# New in Cairo



## Dutchie (Sep 29, 2010)

Hello everyone 
I have just moved to Cairo (from Holland) and would really love to go out to some of the bars and clubs. But my question is how "safe"is it to go out to these places as a single woman?

Also are there any expat forums in Cairo where people can arrange to meet for a drink?

Thanks!


----------



## Beatle (Aug 14, 2009)

Dutchie said:


> Hello everyone
> I have just moved to Cairo (from Holland) and would really love to go out to some of the bars and clubs. But my question is how "safe"is it to go out to these places as a single woman?
> 
> Also are there any expat forums in Cairo where people can arrange to meet for a drink?
> ...


Hi

I don't actually drink, so I am probably not the best person to answer this but I have been out with friends who drink alcohol and they tend to go to places like Hard Rock Cafe or the hotels. I don't think it's very common to see single women going to these sort of places, as Egyptians tend to go out in groups. But it's not unsafe for a woman to go to the hotels, although you might get hit on as it seems some people draw inferences from a woman being in a hotel on their own (I speak from experience!).

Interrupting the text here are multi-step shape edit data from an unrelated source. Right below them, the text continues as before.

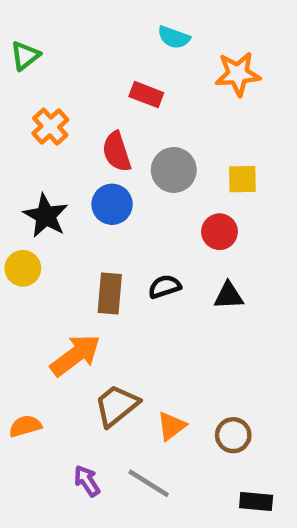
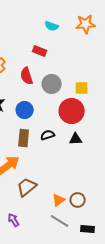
orange star: (238, 74) -> (86, 24), moved
blue circle: (112, 204) -> (25, 110), moved
red circle: (219, 232) -> (72, 111), size x1.6
orange triangle: (171, 426) -> (59, 200), moved
gray line: (149, 483) -> (60, 221), moved

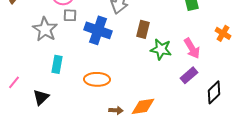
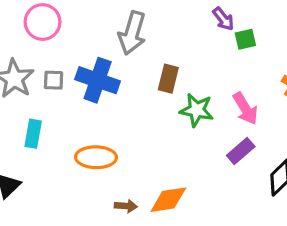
gray square: (70, 15) -> (54, 80), moved

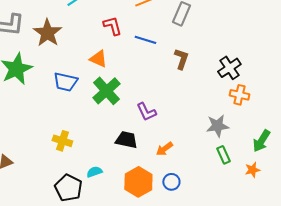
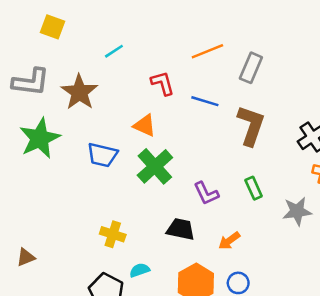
brown L-shape: (181, 59) -> (251, 125), size x1.5
yellow cross: (62, 141) -> (113, 234), moved
green rectangle: (223, 155) -> (254, 188), moved

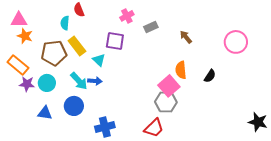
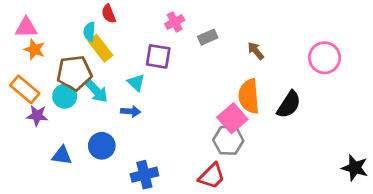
yellow rectangle: (77, 46) -> (100, 48), moved
orange semicircle: (181, 70) -> (249, 96), size x1.4
black semicircle: (210, 76) -> (289, 105), size x1.5
cyan arrow: (79, 81) -> (96, 91), moved
cyan circle: (47, 83) -> (65, 96), moved

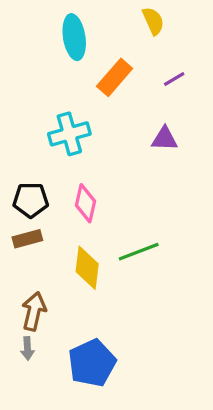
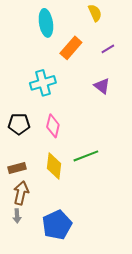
purple triangle: (165, 139) -> (102, 86), turned 36
brown rectangle: (27, 239) -> (17, 168), moved

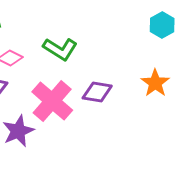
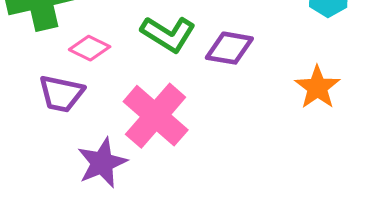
purple diamond: (97, 92) -> (229, 48), moved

I haven't been to the clubs other than Cairo Jazz Club (which bizarrely was playing techno music). Again it would be unusual to go on your own but you wouldn't be unsafe

I think you can drink at the BCA and there's a sticky at the top of the page.


----------



## txlstewart (Jun 20, 2010)

What part of Cairo? I live in Maadi and feel quite safe going alone to the Ace Club (although it's a membership club, you can go in as a guest of a member to try it out). Many nice peopel there, and they have done a lot of improvements to the facilities over the past year. The BCA in Maadi is gorgeous, but the drinks are expensive. I have only been there with a group (for Trivia Night).


----------



## Dutchie (Sep 29, 2010)

Beatle said:


> Hi
> 
> I don't actually drink, so I am probably not the best person to answer this but I have been out with friends who drink alcohol and they tend to go to places like Hard Rock Cafe or the hotels. I don't think it's very common to see single women going to these sort of places, as Egyptians tend to go out in groups. But it's not unsafe for a woman to go to the hotels, although you might get hit on as it seems some people draw inferences from a woman being in a hotel on their own (I speak from experience!).
> 
> ...


Thanks for the feedback..... I know about the hotel thing....done a bit of travelling myself and yes I can relate


----------



## Dutchie (Sep 29, 2010)

txlstewart said:


> What part of Cairo? I live in Maadi and feel quite safe going alone to the Ace Club (although it's a membership club, you can go in as a guest of a member to try it out). Many nice peopel there, and they have done a lot of improvements to the facilities over the past year. The BCA in Maadi is gorgeous, but the drinks are expensive. I have only been there with a group (for Trivia Night).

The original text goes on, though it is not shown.